All entries below must be retyped exactly, though pictures are to be skipped.

(STORED DATA)

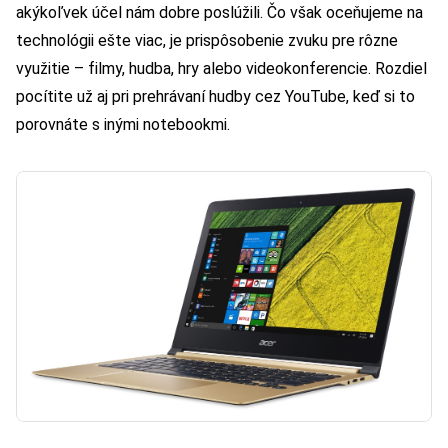
akýkoľvek účel nám dobre poslúžili. Čo však oceňujeme na
technológii ešte viac, je prispôsobenie zvuku pre rôzne
využitie – filmy, hudba, hry alebo videokonferencie. Rozdiel
pocítite už aj pri prehrávaní hudby cez YouTube, keď si to
porovnáte s inými notebookmi.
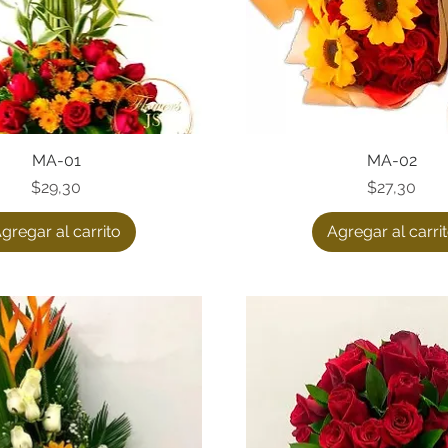
Vista rápida
MA-01
Vista rápida
MA-02
Precio
Precio
$29,30
$27,30
gregar al carrito
Agregar al carri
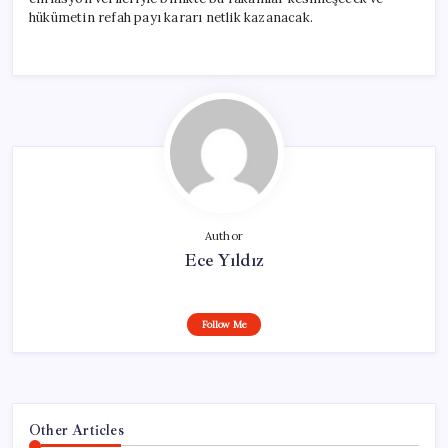
hükümetin refah payı kararı netlik kazanacak.
Author
Ece Yıldız
Follow Me
Other Articles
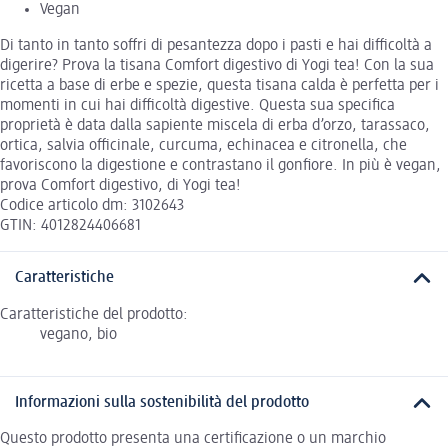
Vegan
Di tanto in tanto soffri di pesantezza dopo i pasti e hai difficoltà a
digerire? Prova la tisana Comfort digestivo di Yogi tea! Con la sua
ricetta a base di erbe e spezie, questa tisana calda è perfetta per i
momenti in cui hai difficoltà digestive. Questa sua specifica
proprietà è data dalla sapiente miscela di erba d’orzo, tarassaco,
ortica, salvia officinale, curcuma, echinacea e citronella, che
favoriscono la digestione e contrastano il gonfiore. In più è vegan,
prova Comfort digestivo, di Yogi tea!
Codice articolo dm: 3102643
GTIN: 4012824406681
Caratteristiche
Caratteristiche del prodotto:
vegano, bio
Informazioni sulla sostenibilità del prodotto
Questo prodotto presenta una certificazione o un marchio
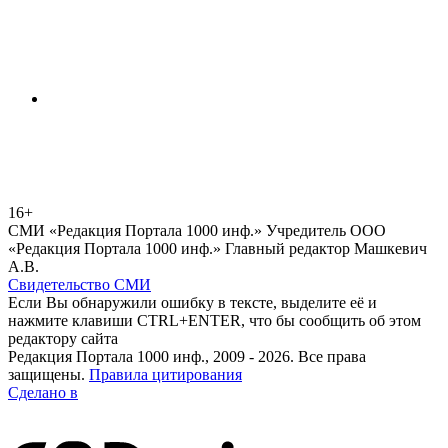
16+
СМИ «Редакция Портала 1000 инф.» Учредитель ООО
«Редакция Портала 1000 инф.» Главный редактор Машкевич
А.В.
Свидетельство СМИ
Если Вы обнаружили ошибку в тексте, выделите её и
нажмите клавиши CTRL+ENTER, что бы сообщить об этом
редактору сайта
Редакция Портала 1000 инф., 2009 - 2026. Все права
защищены.
Правила цитирования
Сделано в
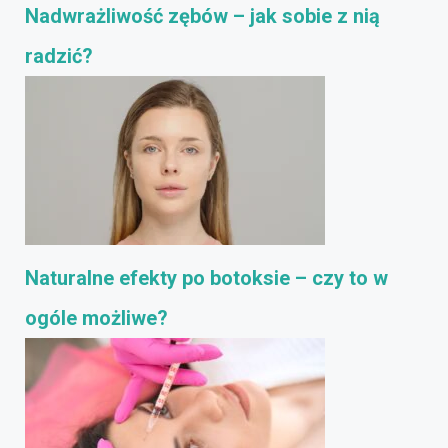
Nadwrażliwość zębów – jak sobie z nią
radzić?
Naturalne efekty po botoksie – czy to w
ogóle możliwe?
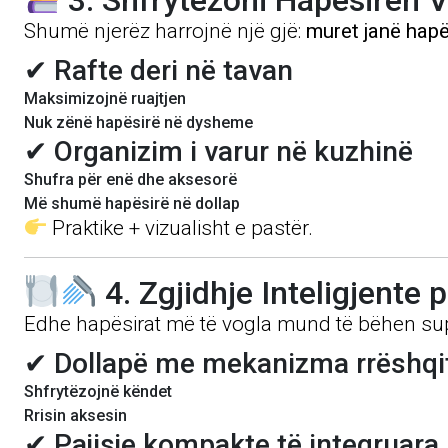
3. Shfrytëzoni Hapësirën V
Shumë njerëz harrojnë një gjë:
muret janë hapë
✔ Rafte deri në tavan
Maksimizojnë ruajtjen
Nuk zënë hapësirë në dysheme
✔ Organizim i varur në kuzhinë
Shufra për enë dhe aksesorë
Më shumë hapësirë në dollap
Praktike + vizualisht e pastër.
4. Zgjidhje Inteligjente
Edhe hapësirat më të vogla mund të bëhen sup
✔ Dollapë me mekanizma rrëshqi
Shfrytëzojnë këndet
Rrisin aksesin
✔ Pajisje kompakte të integruara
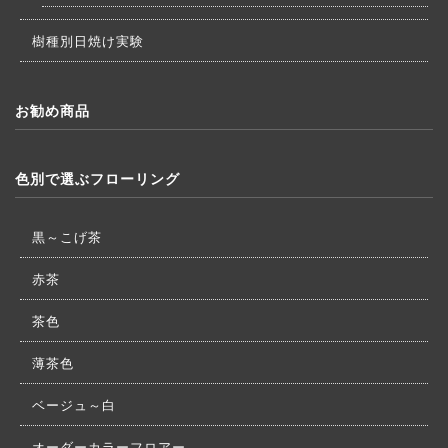
樹種別日焼け実験
お勧め商品
色別で選ぶフローリング
黒～こげ茶
赤茶
茶色
薄茶色
ベージュ～白
オーダーカラーフロアー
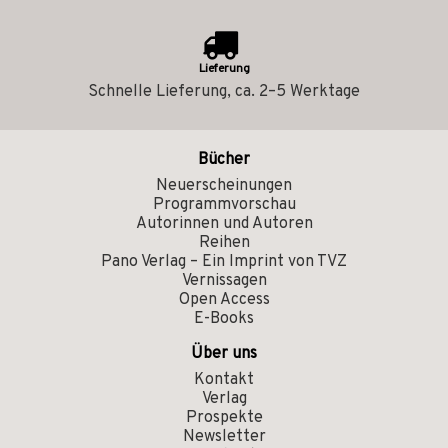
Lieferung
Schnelle Lieferung, ca. 2–5 Werktage
Bücher
Neuerscheinungen
Programmvorschau
Autorinnen und Autoren
Reihen
Pano Verlag – Ein Imprint von TVZ
Vernissagen
Open Access
E-Books
Über uns
Kontakt
Verlag
Prospekte
Newsletter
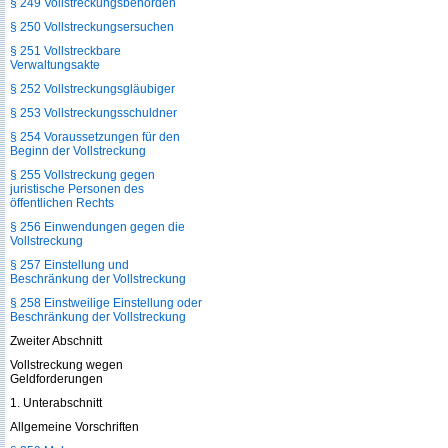
§ 249 Vollstreckungsbehörden
§ 250 Vollstreckungsersuchen
§ 251 Vollstreckbare
Verwaltungsakte
§ 252 Vollstreckungsgläubiger
§ 253 Vollstreckungsschuldner
§ 254 Voraussetzungen für den
Beginn der Vollstreckung
§ 255 Vollstreckung gegen
juristische Personen des
öffentlichen Rechts
§ 256 Einwendungen gegen die
Vollstreckung
§ 257 Einstellung und
Beschränkung der Vollstreckung
§ 258 Einstweilige Einstellung oder
Beschränkung der Vollstreckung
Zweiter Abschnitt
Vollstreckung wegen
Geldforderungen
1. Unterabschnitt
Allgemeine Vorschriften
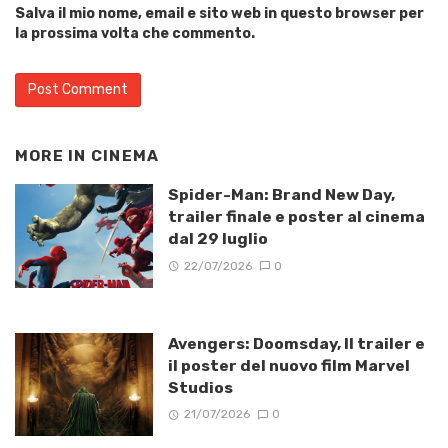
Salva il mio nome, email e sito web in questo browser per
la prossima volta che commento.
MORE IN
CINEMA
Spider-Man: Brand New Day,
trailer finale e poster al cinema
dal 29 luglio
22/07/2026
0
Avengers: Doomsday, Il trailer e
il poster del nuovo film Marvel
Studios
21/07/2026
0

(End STORED DATA)

RESULT OF THIS TASK:
akýkoľvek účel nám dobre poslúžili. Čo však oceňujeme na
technológii ešte viac, je prispôsobenie zvuku pre rôzne
využitie – filmy, hudba, hry alebo videokonferencie. Rozdiel
pocítite už aj pri prehrávaní hudby cez YouTube, keď si to
porovnáte s inými notebookmi.
Vista rápida
MA-01
Vista rápida
MA-02
Precio
Precio
$29,30
$27,30
gregar al carrito
Agregar al carri
hükümetin refah payı kararı netlik kazanacak.
Author
Ece Yıldız
Follow Me
Other Articles
Vegan
Di tanto in tanto soffri di pesantezza dopo i pasti e hai difficoltà a
digerire? Prova la tisana Comfort digestivo di Yogi tea! Con la sua
ricetta a base di erbe e spezie, questa tisana calda è perfetta per i
momenti in cui hai difficoltà digestive. Questa sua specifica
proprietà è data dalla sapiente miscela di erba d’orzo, tarassaco,
ortica, salvia officinale, curcuma, echinacea e citronella, che
favoriscono la digestione e contrastano il gonfiore. In più è vegan,
prova Comfort digestivo, di Yogi tea!
Codice articolo dm: 3102643
GTIN: 4012824406681
Caratteristiche
Caratteristiche del prodotto:
vegano, bio
Informazioni sulla sostenibilità del prodotto
Questo prodotto presenta una certificazione o un marchio
16+
СМИ «Редакция Портала 1000 инф.» Учредитель ООО
«Редакция Портала 1000 инф.» Главный редактор Машкевич
А.В.
Свидетельство СМИ
Если Вы обнаружили ошибку в тексте, выделите её и
нажмите клавиши CTRL+ENTER, что бы сообщить об этом
редактору сайта
Редакция Портала 1000 инф., 2009 - 2026. Все права
защищены.
Правила цитирования
Сделано в
Nadwrażliwość zębów – jak sobie z nią
radzić?
Naturalne efekty po botoksie – czy to w
ogóle możliwe?
3. Shfrytëzoni Hapësirën V
Shumë njerëz harrojnë një gjë:
muret janë hapë
✔ Rafte deri në tavan
Maksimizojnë ruajtjen
Nuk zënë hapësirë në dysheme
✔ Organizim i varur në kuzhinë
Shufra për enë dhe aksesorë
Më shumë hapësirë në dollap
Praktike + vizualisht e pastër.
4. Zgjidhje Inteligjente
Edhe hapësirat më të vogla mund të bëhen sup
✔ Dollapë me mekanizma rrëshqi
Shfrytëzojnë këndet
Rrisin aksesin
✔ Pajisje kompakte të integruara
樹種別日焼け実験
お勧め商品
色別で選ぶフローリング
黒～こげ茶
赤茶
茶色
薄茶色
ベージュ～白
オーダーカラーフロアー
Lieferung
Schnelle Lieferung, ca. 2–5 Werktage
Bücher
Neuerscheinungen
Programmvorschau
Autorinnen und Autoren
Reihen
Pano Verlag – Ein Imprint von TVZ
Vernissagen
Open Access
E-Books
Über uns
Kontakt
Verlag
Prospekte
Newsletter
§ 249 Vollstreckungsbehörden
§ 250 Vollstreckungsersuchen
§ 251 Vollstreckbare
Verwaltungsakte
§ 252 Vollstreckungsgläubiger
§ 253 Vollstreckungsschuldner
§ 254 Voraussetzungen für den
Beginn der Vollstreckung
§ 255 Vollstreckung gegen
juristische Personen des
öffentlichen Rechts
§ 256 Einwendungen gegen die
Vollstreckung
§ 257 Einstellung und
Beschränkung der Vollstreckung
§ 258 Einstweilige Einstellung oder
Beschränkung der Vollstreckung
Zweiter Abschnitt
Vollstreckung wegen
Geldforderungen
1. Unterabschnitt
Allgemeine Vorschriften
Salva il mio nome, email e sito web in questo browser per
la prossima volta che commento.
MORE IN
CINEMA
Spider-Man: Brand New Day,
trailer finale e poster al cinema
dal 29 luglio
22/07/2026
0
Avengers: Doomsday, Il trailer e
il poster del nuovo film Marvel
Studios
21/07/2026
0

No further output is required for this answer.